Work is not about being busy. We can all do that. Work is about making a difference.
As Steve Jobs said : “We’re here to put a dent in the universe”. It doesn’t have to be a big dent every day, but we all want to feel we are having a useful impact on something that matters. Otherwise why turn up?
Except it’s rarely that simple. You can be incredibly busy, but situations get complex, people get difficult, and some days you’re the one who feels dented. In all the the noise and craziness, it would be nice to find more clarity and focus.
That’s always been true, but we seem to be creating a world where it’s needed more than ever. Where making a difference as a leader starts with what you pay attention to.
The work of a leader essentially boils down to two things:
- running the business – operating and refining things as they are;
- changing the business – evolving and transforming things into the future.

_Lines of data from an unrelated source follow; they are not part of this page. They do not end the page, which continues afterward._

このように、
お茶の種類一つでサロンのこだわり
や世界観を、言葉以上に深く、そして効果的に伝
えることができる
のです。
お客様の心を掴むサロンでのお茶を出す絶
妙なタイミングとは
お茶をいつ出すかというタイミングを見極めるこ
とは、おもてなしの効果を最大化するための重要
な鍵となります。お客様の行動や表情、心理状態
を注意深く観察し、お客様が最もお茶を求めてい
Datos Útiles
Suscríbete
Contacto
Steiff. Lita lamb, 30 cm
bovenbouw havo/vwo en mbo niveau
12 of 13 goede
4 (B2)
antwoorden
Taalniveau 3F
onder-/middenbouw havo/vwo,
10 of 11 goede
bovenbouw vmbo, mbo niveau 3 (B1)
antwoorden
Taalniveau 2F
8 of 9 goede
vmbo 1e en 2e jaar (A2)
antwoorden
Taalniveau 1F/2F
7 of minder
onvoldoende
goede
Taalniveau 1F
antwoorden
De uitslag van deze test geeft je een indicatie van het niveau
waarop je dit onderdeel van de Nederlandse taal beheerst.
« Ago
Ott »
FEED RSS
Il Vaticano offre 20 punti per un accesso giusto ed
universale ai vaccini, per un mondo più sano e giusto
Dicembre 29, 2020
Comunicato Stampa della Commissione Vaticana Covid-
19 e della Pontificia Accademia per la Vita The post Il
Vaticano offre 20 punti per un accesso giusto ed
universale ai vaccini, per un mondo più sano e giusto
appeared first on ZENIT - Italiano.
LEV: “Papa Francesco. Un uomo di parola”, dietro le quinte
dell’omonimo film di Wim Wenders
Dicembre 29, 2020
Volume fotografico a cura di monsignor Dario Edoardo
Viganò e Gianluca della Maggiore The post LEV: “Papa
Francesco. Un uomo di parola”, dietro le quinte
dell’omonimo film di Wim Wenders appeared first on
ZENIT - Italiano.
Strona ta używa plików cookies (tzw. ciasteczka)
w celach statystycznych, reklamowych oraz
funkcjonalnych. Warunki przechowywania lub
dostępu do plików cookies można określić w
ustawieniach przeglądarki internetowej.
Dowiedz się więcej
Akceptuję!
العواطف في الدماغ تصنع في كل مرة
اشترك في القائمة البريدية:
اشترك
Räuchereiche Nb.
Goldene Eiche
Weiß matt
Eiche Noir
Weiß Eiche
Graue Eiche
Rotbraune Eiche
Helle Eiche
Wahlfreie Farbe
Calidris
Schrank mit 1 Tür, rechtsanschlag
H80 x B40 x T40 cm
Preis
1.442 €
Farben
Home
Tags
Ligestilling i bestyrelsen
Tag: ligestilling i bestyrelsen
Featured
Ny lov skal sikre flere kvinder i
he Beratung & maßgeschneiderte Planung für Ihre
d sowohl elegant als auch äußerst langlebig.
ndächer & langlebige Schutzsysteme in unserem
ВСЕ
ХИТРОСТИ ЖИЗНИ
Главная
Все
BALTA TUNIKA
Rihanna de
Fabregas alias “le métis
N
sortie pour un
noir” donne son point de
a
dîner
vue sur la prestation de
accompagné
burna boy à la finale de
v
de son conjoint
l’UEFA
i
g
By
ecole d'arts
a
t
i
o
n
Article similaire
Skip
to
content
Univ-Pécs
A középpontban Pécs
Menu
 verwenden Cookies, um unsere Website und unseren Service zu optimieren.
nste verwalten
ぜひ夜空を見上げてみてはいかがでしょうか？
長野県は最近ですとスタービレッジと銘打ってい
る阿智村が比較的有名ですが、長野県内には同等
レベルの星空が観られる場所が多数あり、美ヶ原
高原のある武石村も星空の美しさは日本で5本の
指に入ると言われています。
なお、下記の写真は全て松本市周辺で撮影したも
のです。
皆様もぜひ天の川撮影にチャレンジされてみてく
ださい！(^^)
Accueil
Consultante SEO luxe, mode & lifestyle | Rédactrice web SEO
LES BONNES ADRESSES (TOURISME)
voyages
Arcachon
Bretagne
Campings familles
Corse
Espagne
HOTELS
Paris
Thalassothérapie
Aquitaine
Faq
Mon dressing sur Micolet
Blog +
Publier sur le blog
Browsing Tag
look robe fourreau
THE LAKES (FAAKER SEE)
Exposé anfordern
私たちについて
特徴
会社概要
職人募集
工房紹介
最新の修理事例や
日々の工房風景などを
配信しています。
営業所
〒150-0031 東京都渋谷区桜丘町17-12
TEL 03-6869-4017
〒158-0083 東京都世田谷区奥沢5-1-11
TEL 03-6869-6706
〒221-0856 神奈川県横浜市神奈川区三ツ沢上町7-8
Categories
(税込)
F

Changing something while you are running it is messy. Partly because businesses get complex, but also because people are involved. We deal with the tangibles of a business relatively well e.g. the strategy, structure, systems, etc. But what makes the dent in the universe is not a restructure or a digital strategy. It’s people using them to do things that make a worthwhile difference, and that’s where it gets messy.
Psychologists tell us any transition from old habits to new thinking is hard, because we like the comfort and confidence that comes from using what we know. So even when we say we want new outcomes, we often look for them through very familiar lenses and filters. Which makes the journey that much slower. And messier.
To make better progress, we need two fundamental skills:
- reframing – looking from new angles to test our thinking and find new insights
- refocusing – joining the dots to make new sense of what needs to be done
And it turns out the best way to do both is to develop the art and craft of asking smart questions. When you need to navigate the messiness of changing something while doing it, smart questions cut through the noise and confusion.
“We can’t be creative if we refuse to be confused. Change always starts with confusion; cherished interpretations must dissolve to make way for what’s new.”